## WHAT THE TASK REQUIRES
Leave the pictures aside and copy all the data exactly.

[Stored items from a collection]

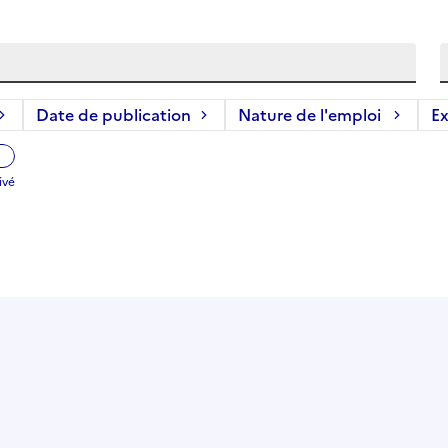
Date de publication
Nature de l'emploi
Ex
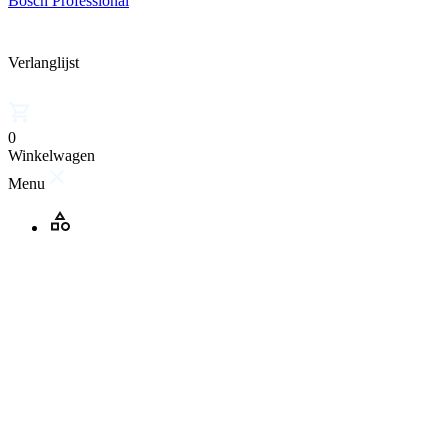
Bosch Professional
Verlanglijst
0
Winkelwagen
Menu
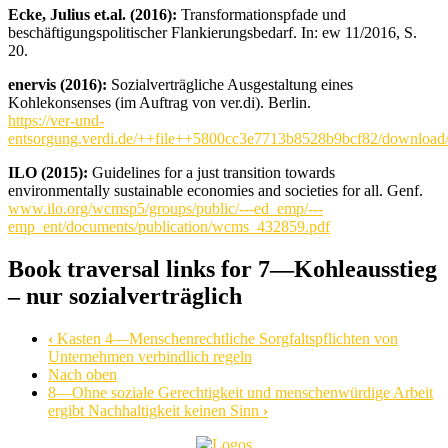
Ecke, Julius et.al. (2016):
Transformationspfade und
beschäftigungspolitischer Flankierungsbedarf. In: ew 11/2016, S.
20.
enervis (2016):
Sozialverträgliche Ausgestaltung eines
Kohlekonsenses (im Auftrag von ver.di). Berlin.
https://ver-und-
entsorgung.verdi.de/++file++5800cc3e7713b8528b9bcf82/downlo
ILO (2015):
Guidelines for a just transition towards
environmentally sustainable economies and societies for all. Genf.
www.ilo.org/wcmsp5/groups/public/---ed_emp/---
emp_ent/documents/publication/wcms_432859.pdf
Book traversal links for 7—Kohleausstieg
– nur sozialverträglich
‹
Kasten 4—Menschenrechtliche Sorgfaltspflichten von
Unternehmen verbindlich regeln
Nach oben
8—Ohne soziale Gerechtigkeit und menschenwürdige Arbeit
ergibt Nachhaltigkeit keinen Sinn
›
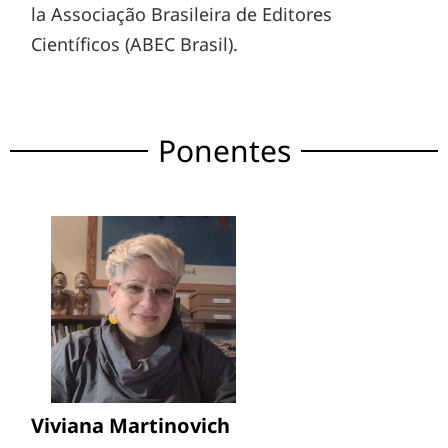
la Associação Brasileira de Editores
Científicos (ABEC Brasil).
Ponentes
Viviana Martinovich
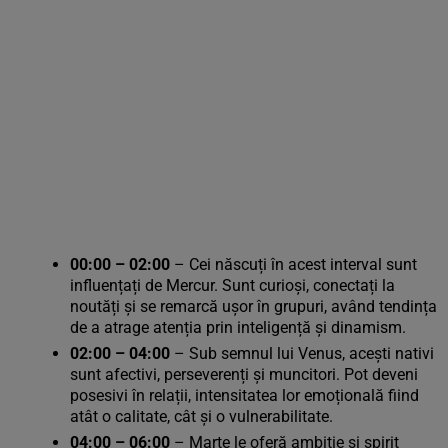
00:00 – 02:00
– Cei născuți în acest interval sunt
influențați de Mercur. Sunt curioși, conectați la
noutăți și se remarcă ușor în grupuri, având tendința
de a atrage atenția prin inteligență și dinamism.
02:00 – 04:00
– Sub semnul lui Venus, acești nativi
sunt afectivi, perseverenți și muncitori. Pot deveni
posesivi în relații, intensitatea lor emoțională fiind
atât o calitate, cât și o vulnerabilitate.
04:00 – 06:00
– Marte le oferă ambiție și spirit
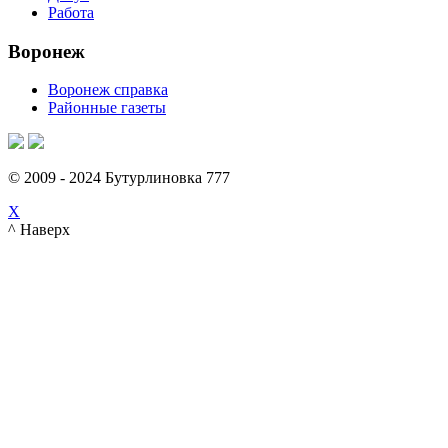
Работа
Воронеж
Воронеж справка
Районные газеты
© 2009 - 2024 Бутурлиновка 777
X
^ Наверх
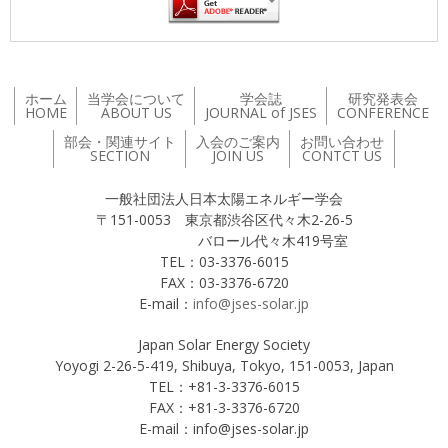
ホーム
当学会について
学会誌
研究発表会
HOME
ABOUT US
JOURNAL of JSES
CONFERENCE
部会・関連サイト
入会のご案内
お問い合わせ
SECTION
JOIN US
CONTCT US
一般社団法人日本太陽エネルギー学会
〒151-0053 東京都渋谷区代々木2-26-5
バロール代々木419号室
TEL：03-3376-6015
FAX：03-3376-6720
E-mail：
info@jses-solar.jp
Japan Solar Energy Society
Yoyogi 2-26-5-419, Shibuya, Tokyo, 151-0053, Japan
TEL：+81-3-3376-6015
FAX：+81-3-3376-6720
E-mail：info@jses-solar.jp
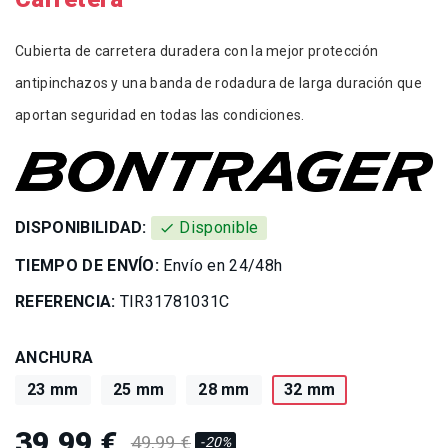
Cubierta de carretera duradera con la mejor protección
antipinchazos y una banda de rodadura de larga duración que
aportan seguridad en todas las condiciones.
DISPONIBILIDAD:
Disponible
check
TIEMPO DE ENVÍO:
Envío en 24/48h
REFERENCIA:
TIR31781031C
ANCHURA
23 mm
25 mm
28 mm
32 mm
39,99 €
49,99 €
-20%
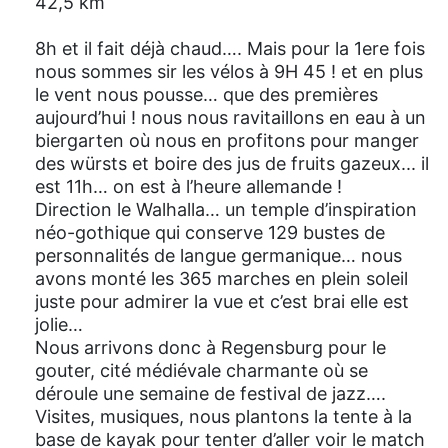
42,5 km
8h et il fait déjà chaud…. Mais pour la 1ere fois
nous sommes sir les vélos à 9H 45 ! et en plus
le vent nous pousse… que des premières
aujourd’hui ! nous nous ravitaillons en eau à un
biergarten où nous en profitons pour manger
des würsts et boire des jus de fruits gazeux... il
est 11h… on est à l’heure allemande !
Direction le Walhalla… un temple d’inspiration
néo-gothique qui conserve 129 bustes de
personnalités de langue germanique… nous
avons monté les 365 marches en plein soleil
juste pour admirer la vue et c’est brai elle est
jolie…
Nous arrivons donc à Regensburg pour le
gouter, cité médiévale charmante où se
déroule une semaine de festival de jazz….
Visites, musiques, nous plantons la tente à la
base de kayak pour tenter d’aller voir le match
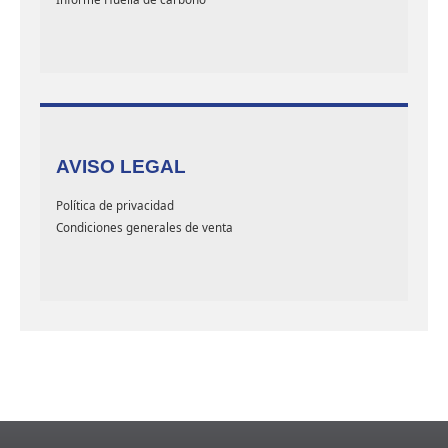
AVISO LEGAL
Política de privacidad
Condiciones generales de venta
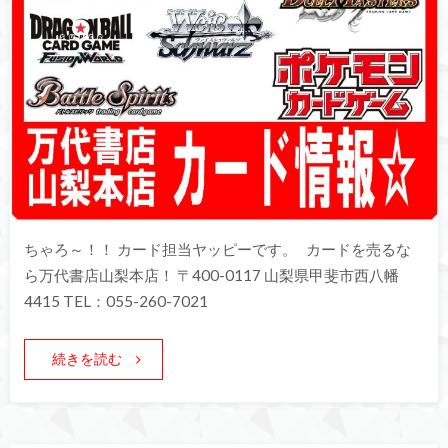
ちゃろ～！！ カード担当ヤッピーです。 カードを売るな
ら万代書店山梨本店！ 〒400-0117 山梨県甲斐市西八幡
4415 TEL：055-260-7021
続きを読む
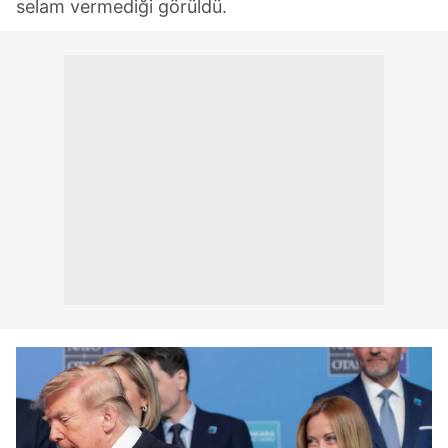
selam vermediği görüldü.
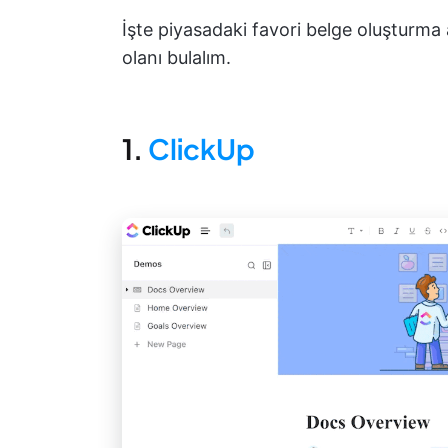
İşte piyasadaki favori belge oluşturma
olanı bulalım.
1.
ClickUp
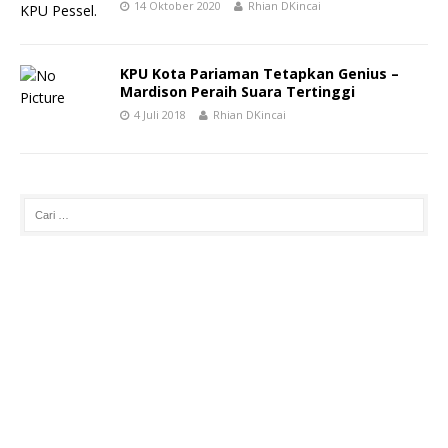
14 Oktober 2020
Rhian DKincai
KPU Kota Pariaman Tetapkan Genius –
Mardison Peraih Suara Tertinggi
4 Juli 2018
Rhian DKincai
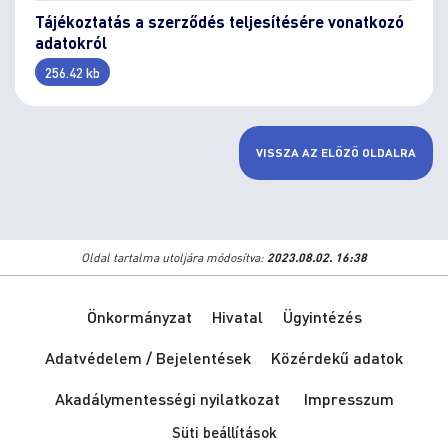
Tájékoztatás a szerződés teljesítésére vonatkozó
adatokról
256.42 kb
VISSZA AZ ELŐZŐ OLDALRA
Oldal tartalma utoljára módosítva:
2023.08.02. 16:38
Önkormányzat
Hivatal
Ügyintézés
Adatvédelem / Bejelentések
Közérdekű adatok
Akadálymentességi nyilatkozat
Impresszum
Süti beállítások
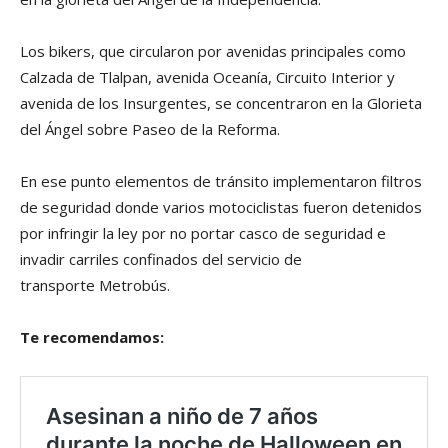
Los bikers, que circularon por avenidas principales como
Calzada de Tlalpan, avenida Oceanía, Circuito Interior y
avenida de los Insurgentes, se concentraron en la Glorieta
del Ángel sobre Paseo de la Reforma.
En ese punto elementos de tránsito implementaron filtros
de seguridad donde varios motociclistas fueron detenidos
por infringir la ley por no portar casco de seguridad e
invadir carriles confinados del servicio de
transporte Metrobús.
Te recomendamos:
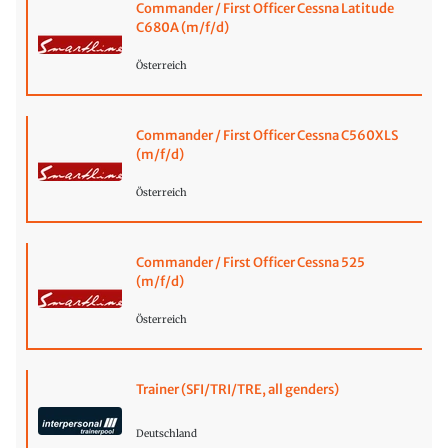
Commander / First Officer Cessna Latitude
C680A (m/f/d)
Österreich
Commander / First Officer Cessna C560XLS
(m/f/d)
Österreich
Commander / First Officer Cessna 525
(m/f/d)
Österreich
Trainer (SFI/TRI/TRE, all genders)
Deutschland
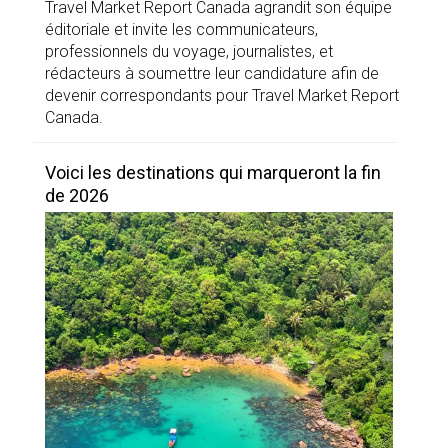
Travel Market Report Canada agrandit son équipe
éditoriale et invite les communicateurs,
professionnels du voyage, journalistes, et
rédacteurs à soumettre leur candidature afin de
devenir correspondants pour Travel Market Report
Canada.
Voici les destinations qui marqueront la fin
de 2026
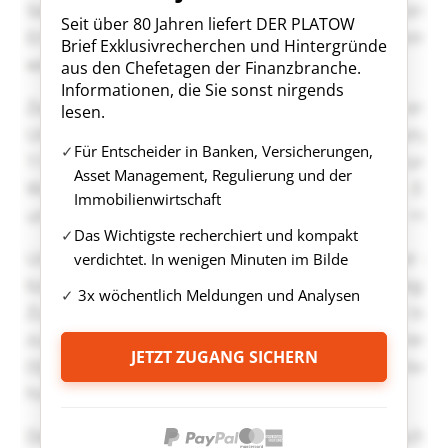
Seit über 80 Jahren liefert DER PLATOW
Brief Exklusivrecherchen und Hintergründe
aus den Chefetagen der Finanzbranche.
Informationen, die Sie sonst nirgends
lesen.
Für Entscheider in Banken, Versicherungen,
Asset Management, Regulierung und der
Immobilienwirtschaft
Das Wichtigste recherchiert und kompakt
verdichtet. In wenigen Minuten im Bilde
3x wöchentlich Meldungen und Analysen
JETZT ZUGANG SICHERN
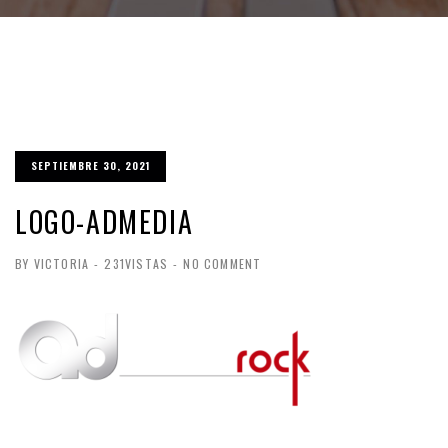
SEPTIEMBRE 30, 2021
LOGO-ADMEDIA
BY VICTORIA
-
231VISTAS
-
NO COMMENT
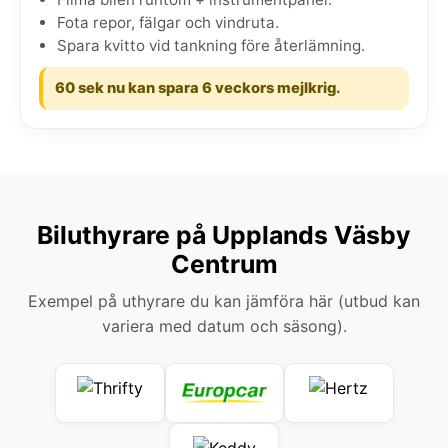
Fota repor, fälgar och vindruta.
Spara kvitto vid tankning före återlämning.
60 sek nu kan spara 6 veckors mejlkrig.
Biluthyrare på Upplands Väsby
Centrum
Exempel på uthyrare du kan jämföra här (utbud kan
variera med datum och säsong).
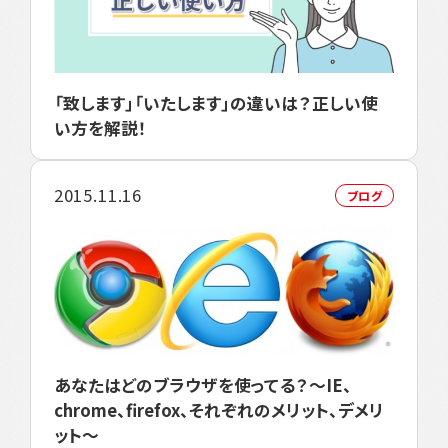
「致します」「いたします」の違いは？正しい使
い方を解説！
2015.11.16
ブログ
あなたはどのブラウザを使ってる？～IE、
chrome、firefox、それぞれのメリット、デメリ
ット～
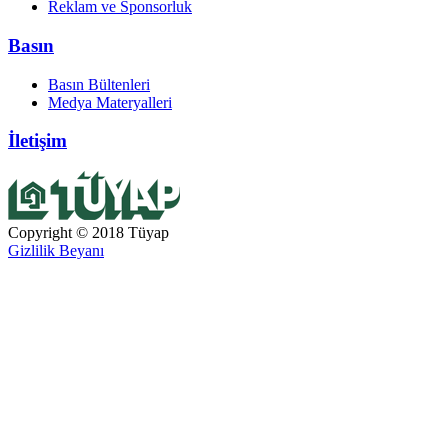
Reklam ve Sponsorluk
Basın
Basın Bültenleri
Medya Materyalleri
İletişim
Copyright © 2018 Tüyap
Gizlilik Beyanı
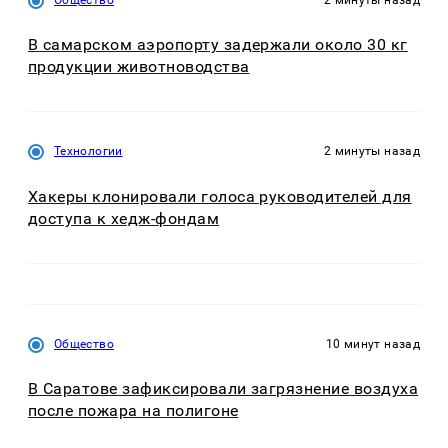
В самарском аэропорту задержали около 30 кг
продукции животноводства
Технологии
2 минуты назад
Хакеры клонировали голоса руководителей для
доступа к хедж-фондам
Общество
10 минут назад
В Саратове зафиксировали загрязнение воздуха
после пожара на полигоне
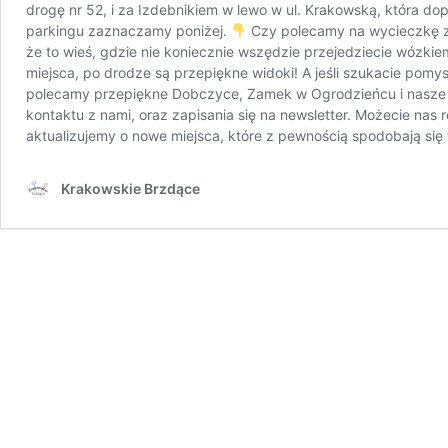
drogę nr 52, i za Izdebnikiem w lewo w ul. Krakowską, która do
parkingu zaznaczamy poniżej.
Czy polecamy na wycieczkę z d
że to wieś, gdzie nie koniecznie wszędzie przejedziecie wózkie
miejsca, po drodze są przepiękne widoki! A jeśli szukacie 
polecamy przepiękne Dobczyce, Zamek w Ogrodzieńcu i nasze ul
kontaktu z nami, oraz zapisania się na newsletter. Możecie na
aktualizujemy o nowe miejsca, które z pewnością spodobają s
Krakowskie Brzdące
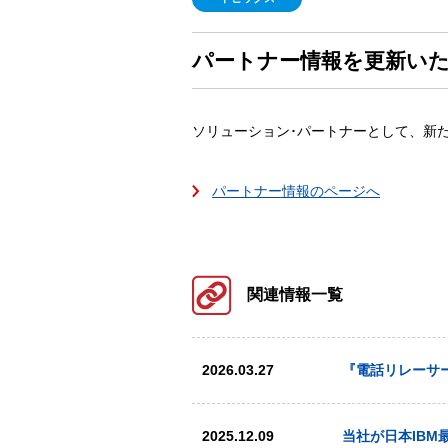
パートナー情報を更新い
ソリューション･パートナーとして、新
パートナー情報のページへ
関連情報一覧
2026.03.27
『電話リレーサ
2025.12.09
当社が日本IBM最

## ANSWER TO THIS PROBLEM
Date de publication
Nature de l'emploi
Ex
Bosch Professional
Verlanglijst
0
Winkelwagen
Menu
Ecke, Julius et.al. (2016):
Transformationspfade und
beschäftigungspolitischer Flankierungsbedarf. In: ew 11/2016, S.
20.
enervis (2016):
Sozialverträgliche Ausgestaltung eines
Kohlekonsenses (im Auftrag von ver.di). Berlin.
https://ver-und-
entsorgung.verdi.de/++file++5800cc3e7713b8528b9bcf82/downlo
ILO (2015):
Guidelines for a just transition towards
environmentally sustainable economies and societies for all. Genf.
www.ilo.org/wcmsp5/groups/public/---ed_emp/---
emp_ent/documents/publication/wcms_432859.pdf
Book traversal links for 7—Kohleausstieg
– nur sozialverträglich
‹
Kasten 4—Menschenrechtliche Sorgfaltspflichten von
Unternehmen verbindlich regeln
Nach oben
8—Ohne soziale Gerechtigkeit und menschenwürdige Arbeit
ergibt Nachhaltigkeit keinen Sinn
›
la Associação Brasileira de Editores
Científicos (ABEC Brasil).
Ponentes
Viviana Martinovich
00:00 – 02:00
– Cei născuți în acest interval sunt
influențați de Mercur. Sunt curioși, conectați la
noutăți și se remarcă ușor în grupuri, având tendința
de a atrage atenția prin inteligență și dinamism.
02:00 – 04:00
– Sub semnul lui Venus, acești nativi
sunt afectivi, perseverenți și muncitori. Pot deveni
posesivi în relații, intensitatea lor emoțională fiind
atât o calitate, cât și o vulnerabilitate.
04:00 – 06:00
– Marte le oferă ambiție și spirit
Работа
Воронеж
Воронеж справка
Районные газеты
© 2009 - 2024 Бутурлиновка 777
X
^ Наверх
ホーム
当学会について
学会誌
研究発表会
HOME
ABOUT US
JOURNAL of JSES
CONFERENCE
部会・関連サイト
入会のご案内
お問い合わせ
SECTION
JOIN US
CONTCT US
一般社団法人日本太陽エネルギー学会
〒151-0053 東京都渋谷区代々木2-26-5
バロール代々木419号室
TEL：03-3376-6015
FAX：03-3376-6720
E-mail：
info@jses-solar.jp
Japan Solar Energy Society
Yoyogi 2-26-5-419, Shibuya, Tokyo, 151-0053, Japan
TEL：+81-3-3376-6015
FAX：+81-3-3376-6720
E-mail：info@jses-solar.jp
Cubierta de carretera duradera con la mejor protección
antipinchazos y una banda de rodadura de larga duración que
aportan seguridad en todas las condiciones.
DISPONIBILIDAD:
Disponible
check
TIEMPO DE ENVÍO:
Envío en 24/48h
REFERENCIA:
TIR31781031C
ANCHURA
23 mm
25 mm
28 mm
32 mm
39,99 €
49,99 €
-20%
42,5 km
8h et il fait déjà chaud…. Mais pour la 1ere fois
nous sommes sir les vélos à 9H 45 ! et en plus
le vent nous pousse… que des premières
aujourd’hui ! nous nous ravitaillons en eau à un
biergarten où nous en profitons pour manger
des würsts et boire des jus de fruits gazeux... il
est 11h… on est à l’heure allemande !
Direction le Walhalla… un temple d’inspiration
néo-gothique qui conserve 129 bustes de
personnalités de langue germanique… nous
avons monté les 365 marches en plein soleil
juste pour admirer la vue et c’est brai elle est
jolie…
Nous arrivons donc à Regensburg pour le
gouter, cité médiévale charmante où se
déroule une semaine de festival de jazz….
Visites, musiques, nous plantons la tente à la
base de kayak pour tenter d’aller voir le match
AVISO LEGAL
Política de privacidad
Condiciones generales de venta
ちゃろ～！！ カード担当ヤッピーです。 カードを売るな
ら万代書店山梨本店！ 〒400-0117 山梨県甲斐市西八幡
4415 TEL：055-260-7021
続きを読む
selam vermediği görüldü.
İşte piyasadaki favori belge oluşturma
olanı bulalım.
1.
ClickUp
14 Oktober 2020
Rhian DKincai
KPU Kota Pariaman Tetapkan Genius –
Mardison Peraih Suara Tertinggi
4 Juli 2018
Rhian DKincai
Tájékoztatás a szerződés teljesítésére vonatkozó
adatokról
256.42 kb
VISSZA AZ ELŐZŐ OLDALRA
Oldal tartalma utoljára módosítva:
2023.08.02. 16:38
Önkormányzat
Hivatal
Ügyintézés
Adatvédelem / Bejelentések
Közérdekű adatok
Akadálymentességi nyilatkozat
Impresszum
Süti beállítások
Los bikers, que circularon por avenidas principales como
Calzada de Tlalpan, avenida Oceanía, Circuito Interior y
avenida de los Insurgentes, se concentraron en la Glorieta
del Ángel sobre Paseo de la Reforma.
En ese punto elementos de tránsito implementaron filtros
de seguridad donde varios motociclistas fueron detenidos
por infringir la ley por no portar casco de seguridad e
invadir carriles confinados del servicio de
transporte Metrobús.
Te recomendamos:
Commander / First Officer Cessna Latitude
C680A (m/f/d)
Österreich
Commander / First Officer Cessna C560XLS
(m/f/d)
Österreich
Commander / First Officer Cessna 525
(m/f/d)
Österreich
Trainer (SFI/TRI/TRE, all genders)
Deutschland
Travel Market Report Canada agrandit son équipe
éditoriale et invite les communicateurs,
professionnels du voyage, journalistes, et
rédacteurs à soumettre leur candidature afin de
devenir correspondants pour Travel Market Report
Canada.
Voici les destinations qui marqueront la fin
de 2026
Seit über 80 Jahren liefert DER PLATOW
Brief Exklusivrecherchen und Hintergründe
aus den Chefetagen der Finanzbranche.
Informationen, die Sie sonst nirgends
lesen.
Für Entscheider in Banken, Versicherungen,
Asset Management, Regulierung und der
Immobilienwirtschaft
Das Wichtigste recherchiert und kompakt
verdichtet. In wenigen Minuten im Bilde
3x wöchentlich Meldungen und Analysen
JETZT ZUGANG SICHERN
SEPTIEMBRE 30, 2021
LOGO-ADMEDIA
BY VICTORIA
-
231VISTAS
-
NO COMMENT
Fota repor, fälgar och vindruta.
Spara kvitto vid tankning före återlämning.
60 sek nu kan spara 6 veckors mejlkrig.
Biluthyrare på Upplands Väsby
Centrum
Exempel på uthyrare du kan jämföra här (utbud kan
variera med datum och säsong).
「致します」「いたします」の違いは？正しい使
い方を解説！
2015.11.16
ブログ
あなたはどのブラウザを使ってる？～IE、
chrome、firefox、それぞれのメリット、デメリ
ット～
Reklam ve Sponsorluk
Basın
Basın Bültenleri
Medya Materyalleri
İletişim
Copyright © 2018 Tüyap
Gizlilik Beyanı
В самарском аэропорту задержали около 30 кг
продукции животноводства
Технологии
2 минуты назад
Хакеры клонировали голоса руководителей для
доступа к хедж-фондам
Общество
10 минут назад
В Саратове зафиксировали загрязнение воздуха
после пожара на полигоне
drogę nr 52, i za Izdebnikiem w lewo w ul. Krakowską, która do
parkingu zaznaczamy poniżej.
Czy polecamy na wycieczkę z d
że to wieś, gdzie nie koniecznie wszędzie przejedziecie wózkie
miejsca, po drodze są przepiękne widoki! A jeśli szukacie 
polecamy przepiękne Dobczyce, Zamek w Ogrodzieńcu i nasze ul
kontaktu z nami, oraz zapisania się na newsletter. Możecie na
aktualizujemy o nowe miejsca, które z pewnością spodobają s
Krakowskie Brzdące
パートナー情報を更新い
ソリューション･パートナーとして、新
パートナー情報のページへ
関連情報一覧
2026.03.27
『電話リレーサ
2025.12.09
当社が日本IBM最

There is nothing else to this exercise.